Obviously, the constant supply of silt overwhelms the Bay which in turn creates strong tides. The silt are tossed around to create the Chars, big or small, attached to the existing land or at far away forming an island. But in next year or the year after, the chars of this year might vanish forming the chars at different locations. And this is a situation many char people unfortunately face.
In a small and a densely populated country like Bangladesh, the land worth a gold, especially for those who became landless in the mainland. Since the partition of British India, the Govt. of Bangladesh (East Pakistan from 1947-1971 and Bangladesh since then), plotted the char land attached to the Noakhali south shore for a numbers of years into 2.5 acres (now it is smaller) and distributed those to the landless farmers of the mainland. By accepting this gift of the Bay Bengal, the mainland people turned to be the char people, as well as, what the founder of the KEHSF called, the ‘Children of Bay of Bay of Bengal.’
I CALL THEM “CHILDREN OF BAY OF BENGAL”
“Born in early 1950s, I grew up with them, only 20 miles, or may be 30 miles, apart. I was in the Noakhali city living in the comfort of a safe home. Attended the best schools and moved to the capital city to attend the best University. Moved even further to USA to attain more education.
They lived out in the open, miles and miles of wetland, nobody around. They didn’t have any school to go to and no roads to walk on. They were deployed there to fight the Bay of Bengal with a couple of pages of legal-size papers (the deed of 2.5 acres of land), empty-handed, not even a backpack of emergency supplies. But they were not afraid to fight the Bay of Bengal. They had a strong faith on God, the Almighty, as their protector. They added more hands by multiple marriage and early marriage. They built their house way high from the ground, at least 3 feet high, the 5 feet is the best. They built another barrier of mud-wall, all-way around the outer boundary of their homestead built on about .5 acres of their total land of 2.5 acres. They planted fast-growing banana trees on the mud-wall, all-way around. This is their final defense, with grown up banana trees on the mud-wall, 8 to 10 feet high, against the Bay of Bengal.

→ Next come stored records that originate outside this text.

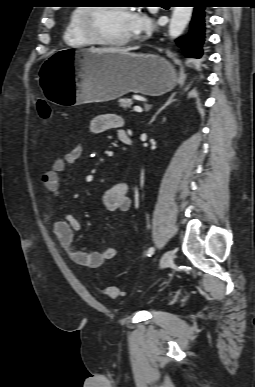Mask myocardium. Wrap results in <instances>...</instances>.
<instances>
[{"instance_id": "myocardium-1", "label": "myocardium", "mask_w": 255, "mask_h": 387, "mask_svg": "<svg viewBox=\"0 0 255 387\" xmlns=\"http://www.w3.org/2000/svg\"><path fill=\"white\" fill-rule=\"evenodd\" d=\"M116 7H119L131 12L130 9L125 6H116ZM102 8L104 7L88 6L83 9L80 17V27L83 34L92 42V44H97L102 46L120 47L130 43L133 40V35L120 40H110V39L103 38L98 34L94 24V17H95V14Z\"/></svg>"}]
</instances>
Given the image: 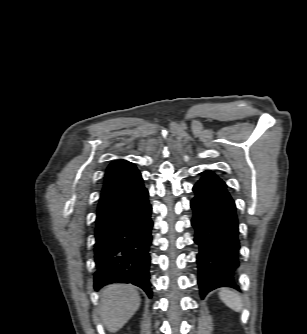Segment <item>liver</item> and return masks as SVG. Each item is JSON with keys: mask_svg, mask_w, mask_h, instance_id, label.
<instances>
[{"mask_svg": "<svg viewBox=\"0 0 307 334\" xmlns=\"http://www.w3.org/2000/svg\"><path fill=\"white\" fill-rule=\"evenodd\" d=\"M100 316L106 329L115 333L138 310L141 302L137 289L128 284H113L101 291Z\"/></svg>", "mask_w": 307, "mask_h": 334, "instance_id": "liver-1", "label": "liver"}]
</instances>
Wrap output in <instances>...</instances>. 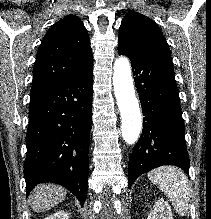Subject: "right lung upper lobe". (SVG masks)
Masks as SVG:
<instances>
[{"label": "right lung upper lobe", "mask_w": 211, "mask_h": 219, "mask_svg": "<svg viewBox=\"0 0 211 219\" xmlns=\"http://www.w3.org/2000/svg\"><path fill=\"white\" fill-rule=\"evenodd\" d=\"M93 64L82 21L69 15L51 26L37 52L31 97L44 93Z\"/></svg>", "instance_id": "obj_1"}]
</instances>
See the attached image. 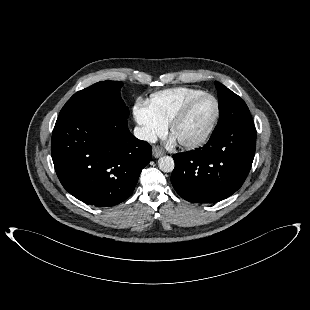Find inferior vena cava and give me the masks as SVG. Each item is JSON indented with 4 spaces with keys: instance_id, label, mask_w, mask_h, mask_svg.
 Listing matches in <instances>:
<instances>
[{
    "instance_id": "inferior-vena-cava-1",
    "label": "inferior vena cava",
    "mask_w": 310,
    "mask_h": 310,
    "mask_svg": "<svg viewBox=\"0 0 310 310\" xmlns=\"http://www.w3.org/2000/svg\"><path fill=\"white\" fill-rule=\"evenodd\" d=\"M134 136L140 140H144L150 143H155L157 141V137L154 133L142 128L135 127L134 128Z\"/></svg>"
}]
</instances>
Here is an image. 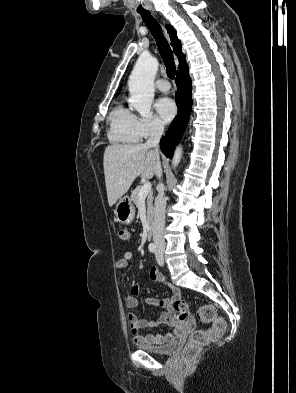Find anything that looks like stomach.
<instances>
[{
	"mask_svg": "<svg viewBox=\"0 0 296 393\" xmlns=\"http://www.w3.org/2000/svg\"><path fill=\"white\" fill-rule=\"evenodd\" d=\"M116 219L122 224H130L135 216V207L128 196L120 198L115 208Z\"/></svg>",
	"mask_w": 296,
	"mask_h": 393,
	"instance_id": "0dacf381",
	"label": "stomach"
}]
</instances>
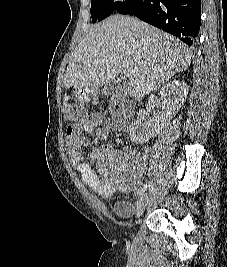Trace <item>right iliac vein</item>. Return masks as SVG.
Segmentation results:
<instances>
[{
    "label": "right iliac vein",
    "mask_w": 227,
    "mask_h": 267,
    "mask_svg": "<svg viewBox=\"0 0 227 267\" xmlns=\"http://www.w3.org/2000/svg\"><path fill=\"white\" fill-rule=\"evenodd\" d=\"M149 202V194L145 193L141 196V198L139 199L138 203H137V209H136V223L139 220V218L142 216L144 209L146 207V205Z\"/></svg>",
    "instance_id": "obj_1"
}]
</instances>
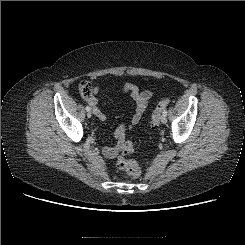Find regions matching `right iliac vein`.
I'll use <instances>...</instances> for the list:
<instances>
[{
  "label": "right iliac vein",
  "mask_w": 245,
  "mask_h": 245,
  "mask_svg": "<svg viewBox=\"0 0 245 245\" xmlns=\"http://www.w3.org/2000/svg\"><path fill=\"white\" fill-rule=\"evenodd\" d=\"M87 116L90 118L92 115H91V111H88L87 112Z\"/></svg>",
  "instance_id": "obj_1"
}]
</instances>
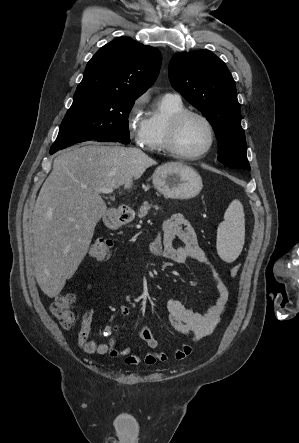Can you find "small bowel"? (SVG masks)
<instances>
[{"mask_svg":"<svg viewBox=\"0 0 299 443\" xmlns=\"http://www.w3.org/2000/svg\"><path fill=\"white\" fill-rule=\"evenodd\" d=\"M180 243H176V239ZM148 252L153 257H163L174 263L183 264L194 262L204 266L214 283L215 300L205 312H196L186 308L178 299H170L167 303L169 312L168 321L171 328L186 336L191 343H197L202 338L212 333L215 326L221 320L229 302L228 287L209 260L207 254L200 246L197 234L189 224L187 218L182 214H175L166 219L161 226V233L157 234L148 247ZM91 285L88 286V289ZM119 312L122 317L129 315L130 309L121 305ZM92 311L86 310L83 314V327L78 334V344L83 352L87 354H108L113 358H124L128 365H137L140 362L151 365L163 362L167 359L166 353L157 351L159 342L153 336L148 326L140 328L139 335L151 348L144 355L132 353L129 348H119L115 343L117 325H106L103 335L109 337L107 342H95L89 339ZM192 352L190 344H184L174 351V358L182 360Z\"/></svg>","mask_w":299,"mask_h":443,"instance_id":"1","label":"small bowel"}]
</instances>
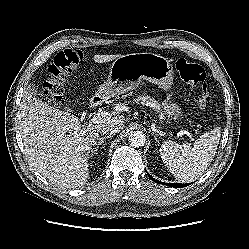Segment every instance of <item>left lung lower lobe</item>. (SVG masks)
Here are the masks:
<instances>
[{"mask_svg":"<svg viewBox=\"0 0 249 249\" xmlns=\"http://www.w3.org/2000/svg\"><path fill=\"white\" fill-rule=\"evenodd\" d=\"M148 176L152 181H154L156 183L164 184V185L174 187V188H182V187H185L188 185V184H180V183L179 184H177V183H161L158 180H155L154 178H152L150 175H148Z\"/></svg>","mask_w":249,"mask_h":249,"instance_id":"1","label":"left lung lower lobe"}]
</instances>
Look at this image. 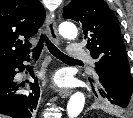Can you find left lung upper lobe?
<instances>
[{
	"label": "left lung upper lobe",
	"mask_w": 133,
	"mask_h": 118,
	"mask_svg": "<svg viewBox=\"0 0 133 118\" xmlns=\"http://www.w3.org/2000/svg\"><path fill=\"white\" fill-rule=\"evenodd\" d=\"M63 17L82 25L86 47L96 59V68L105 70L133 91L126 47L121 39L118 20L108 5L103 0H72L64 7Z\"/></svg>",
	"instance_id": "obj_1"
}]
</instances>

But in no time, the inevitable happened. The Great Cyclone (or Bhola Cyclone) of 1970, with its about 30-feet-high water surge, grabbed everything, the human. Animals, the real estate, and the crops, all included. Nobody knows how many lives lost, but the best estimate points to up to a million, perished into the Bay of Bengal.
However, the Bay of Bengal made mercy to some, as if they were its children, the loved ones, left behind to start a new generation of Char people. It has been a long time now; the new generation is back to millions again. As I approached them, they asked, as if they knew me from the past, ‘where have you been all this time.”